Are you an athlete that enjoys competing in races and events? For many, races and events provide convenient goals to train towards. Even if we are process-oriented and focused on small improvements to maintain our health and fitness, races and events are often a fun and structured way to test our progress.

And participation in races and events often delivers us into an amazing and supportive community of like-minded individuals. We get to hang out with “our tribe” when racing and preparing to race!

With many races and events canceled or postponed, and an uncertain fate for those scheduled over the rest of this year, what to do?

Solutions can be broken into satisfying two needs: 1. goal setting and accomplishment and 2. social interaction and acceptance within a community. Some goals can be set to satisfy both, and there’s often the option to set more than one goal to pursue at a time.

Races are unique – with a group of people are endeavoring against the same obstacles and challenges – we get a lift from our comrades and competitors. Best times often happen at races! But goals of “winning”, “placing” or “qualifying” are entirely based on the composition of the field. The trouble with these goals, even in normal times, is that the outcome lies not entirely within our own control.

So, let’s consider goals that are entirely within our control, yet satisfy our need for accomplishment and/or community. You can instantly create a community by getting a friend to simultaneously pursue the same goal as you! Here’s some examples:


  • Execute X unassisted pull-ups (or push-ups or burpees)
  • Set a maximum lift PR for squat (or deadlift or press)
  • Set time PR for running 1-mile (or 2-mile or 5k or 10k)
  • Set power PR for biking 1-minute (or 5-minutes or 1-hour)
  • Set time PR for biking 20k (or 40k)
  • Seek out a new Strava or Garmin segment and set a new PR
  • Draw a picture on Strava with your route!
  • Compete in a virtual race or challenge (there are many available)

Cumulative (measured over a month, perhaps)

  • Run 40 miles per week (or 10 or 20 or 80)
  • Bike 5 days this week (or 2 or 7)
  • Strength train 12 times (or 5 or 20)
  • Climb on the bike or on foot 10,000 feet (or 50,000)
  • Complete 2 hours of yoga per week (or 1 or 5)
  • Paddle or Hike 5 times this month (or 2 or 10)

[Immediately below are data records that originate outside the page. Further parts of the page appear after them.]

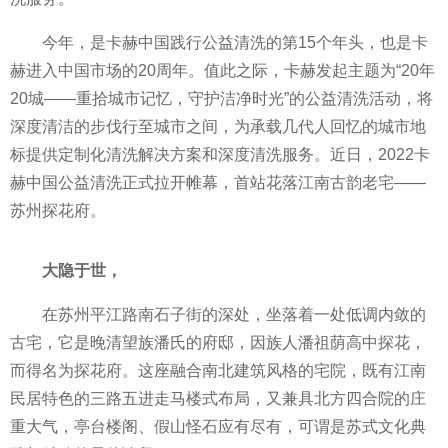
今年，是卡赫中国践行公益清洗的第15个年头，也是卡
赫进入中国市场的20
周年
。值此之际，卡赫发起主题为“20年
20城——重拾城市记忆，守护洁净时光”的公益清洗活动，将
深度清洁的步伐行至城市之间，为承载几代人回忆的城市地
标提供定制化清洗解决方案和深度清洗服务。
近
日，2022卡
赫中国公益清洗正式拉开帷幕，首站花落江南古韵老宅——
苏州探花府。
大隐于世，
在苏州
平
江路南石子街的深处，坐落着一处低调内敛的
古宅，它是晚清望族潘氏的府邸，因族人潘祖荫高中探花，
而得名为探花府。这座融合南北建筑风格的宅院，既有江南
民居特色的三路五进走马楼式布局，又兼具北方四合院的庄
重大气，亭台楼阁、假山怪石应有尽有，可谓是苏式文化典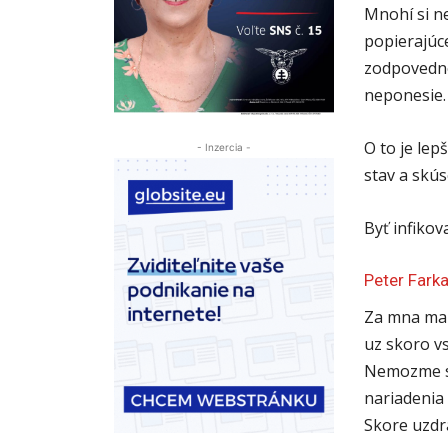
Mnohí si n
popierajúce
zodpovedno
neponesie.
O to je lep
- Inzercia -
stav a skú
Byť infikov
Peter Fark
Za mna ma J
uz skoro v
Nemozme sa
nariadenia 
Skore uzdr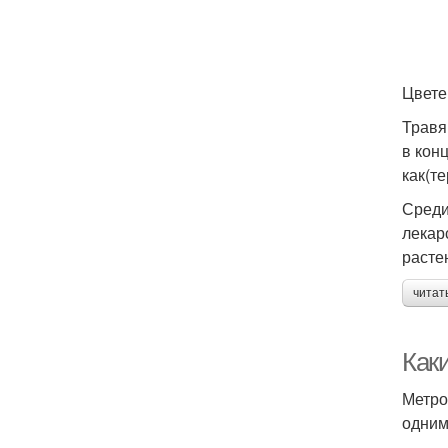
Цвете
Травя
в кон
как(те
Среди
лекар
расте
читат
Как
Метро
одним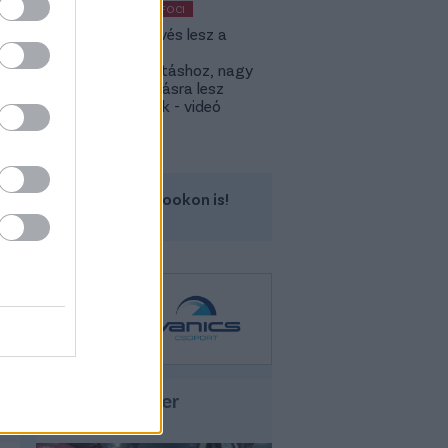
KÜLFÖLDI FOCI
KL: Ez kevés lesz a
Lokitól a
továbbjutáshoz, nagy
feltámadásra lesz
szükségük - videó
Kövess minket a Facebookon is!
Hyundai Inster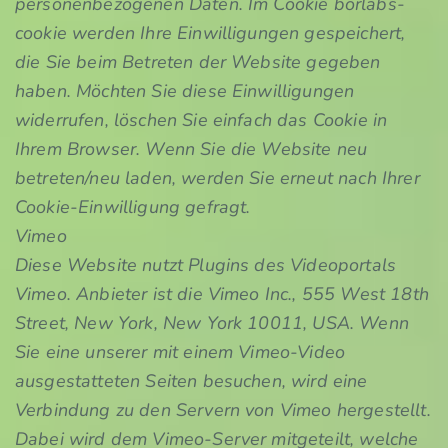
personenbezogenen Daten. Im Cookie borlabs-
cookie werden Ihre Einwilligungen gespeichert,
die Sie beim Betreten der Website gegeben
haben. Möchten Sie diese Einwilligungen
widerrufen, löschen Sie einfach das Cookie in
Ihrem Browser. Wenn Sie die Website neu
betreten/neu laden, werden Sie erneut nach Ihrer
Cookie-Einwilligung gefragt.
Vimeo
Diese Website nutzt Plugins des Videoportals
Vimeo. Anbieter ist die Vimeo Inc., 555 West 18th
Street, New York, New York 10011, USA. Wenn
Sie eine unserer mit einem Vimeo-Video
ausgestatteten Seiten besuchen, wird eine
Verbindung zu den Servern von Vimeo hergestellt.
Dabei wird dem Vimeo-Server mitgeteilt, welche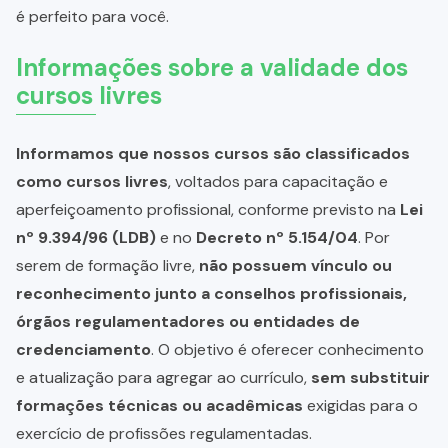
é perfeito para você.
Informações sobre a validade dos
cursos livres
Informamos que nossos cursos são classificados
como cursos livres
, voltados para capacitação e
aperfeiçoamento profissional, conforme previsto na
Lei
nº 9.394/96 (LDB)
e no
Decreto nº 5.154/04
. Por
serem de formação livre,
não possuem vínculo ou
reconhecimento junto a conselhos profissionais,
órgãos regulamentadores ou entidades de
credenciamento
. O objetivo é oferecer conhecimento
e atualização para agregar ao currículo,
sem substituir
formações técnicas ou acadêmicas
exigidas para o
exercício de profissões regulamentadas.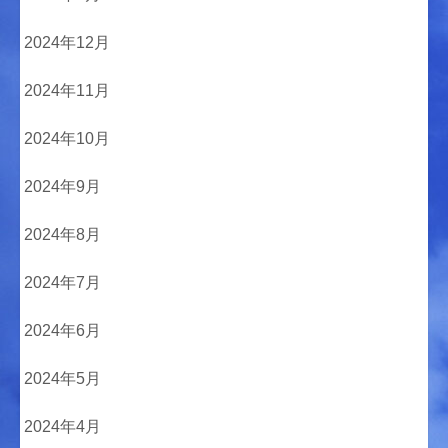
2024年12月
2024年11月
2024年10月
2024年9月
2024年8月
2024年7月
2024年6月
2024年5月
2024年4月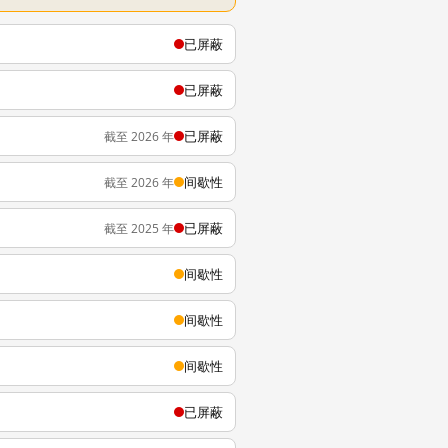
已屏蔽
已屏蔽
已屏蔽
截至 2026 年
间歇性
截至 2026 年
已屏蔽
截至 2025 年
间歇性
间歇性
间歇性
已屏蔽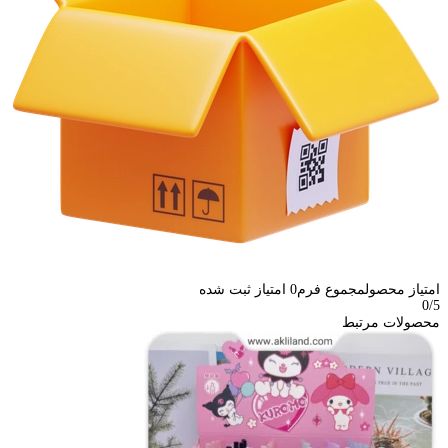
امتیاز محصول
مجموع فرم
0
امتیاز ثبت شده
0
/5
محصولات مرتبط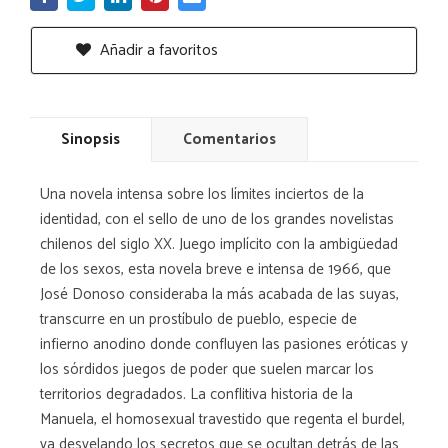
Añadir a favoritos
Sinopsis
Comentarios
Una novela intensa sobre los límites inciertos de la
identidad, con el sello de uno de los grandes novelistas
chilenos del siglo XX. Juego implícito con la ambigüedad
de los sexos, esta novela breve e intensa de 1966, que
José Donoso consideraba la más acabada de las suyas,
transcurre en un prostíbulo de pueblo, especie de
infierno anodino donde confluyen las pasiones eróticas y
los sórdidos juegos de poder que suelen marcar los
territorios degradados. La conflitiva historia de la
Manuela, el homosexual travestido que regenta el burdel,
va desvelando los secretos que se ocultan detrás de las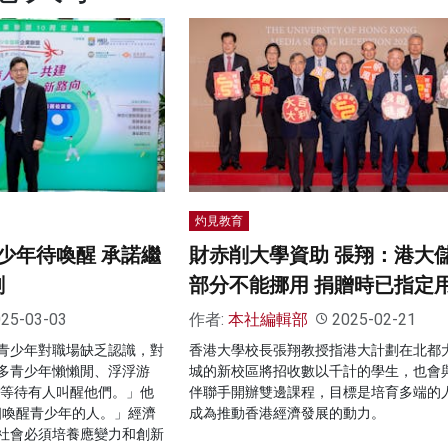
灼見教育
少年待喚醒 承諾繼
財赤削大學資助 張翔：港大
劃
部分不能挪用 捐贈時已指定
25-03-03
作者:
本社編輯部
2025-02-21
青少年對職場缺乏認識，對
香港大學校長張翔教授指港大計劃在北都
多青少年懶懶閒、浮浮游
城的新校區將招收數以千計的學生，也會
只等待有人叫醒他們。」他
伴聯手開辦雙邊課程，目標是培育多端的
那個喚醒青少年的人。」經濟
成為推動香港經濟發展的動力。
社會必須培養應變力和創新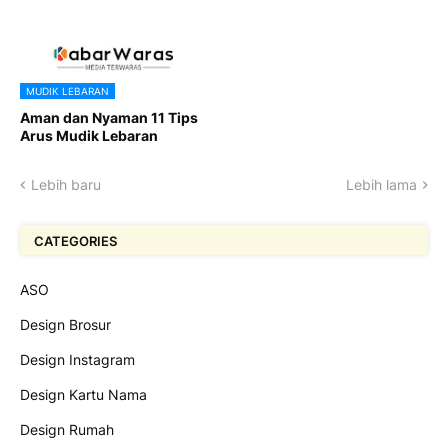
MUDIK LEBARAN
Aman dan Nyaman 11 Tips
Arus Mudik Lebaran
Lebih baru
Lebih lama
CATEGORIES
ASO
Design Brosur
Design Instagram
Design Kartu Nama
Design Rumah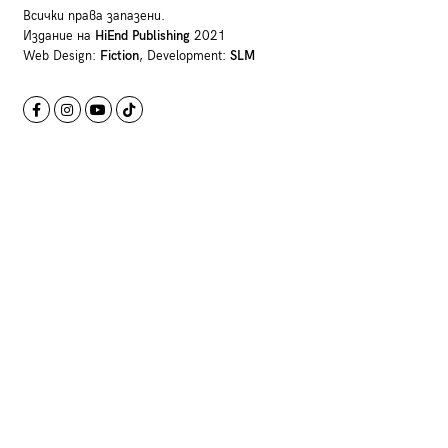
Всички права запазени.
Издание на
HiEnd Publishing
2021
Web Design:
Fiction
, Development:
SLM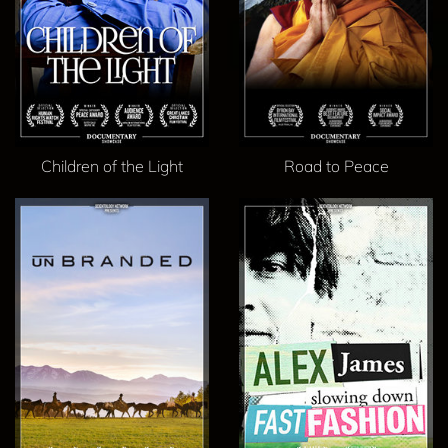
Children of the Light
Road to Peace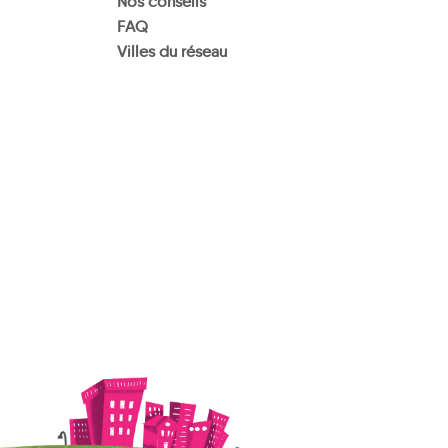
Nos conseils
FAQ
Villes du réseau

Lifestyle (create a new habit)

  • Sleep at least 8 hours per night, or ensure lights out by a certain time every night
  • Drink at least 1/2 body weight in water (ounces per pounds)
  • Declutter/organize the house, one room per day or week
  • Write and mail 2 letters, or call 2 old friends, per week
  • Plant and grow at least two vegetables that you normally buy at the grocery
  • Weekly: Start a new book, try a new recipe, sew a mask, meditate, etc.

Some of these goals may not require any planning or training – call them low-hanging fruit – just go and do it. Others may require preparation or training to accomplish, giving you the space to create a plan, train and then set a date to go for it (yes, kinda like a race). Put it on the calendar, share your intention with others (invite them to join virtually) and even establish a reward!

The list is not exhaustive, but you get the idea – let this unexpected change be an opportunity to re-frame how you choose to live. Chances are you will discover something new and interesting about yourself… which may simply be how much you really enjoy participating in live events and races! But in the meantime, enjoy the benefits of setting goals you can still control.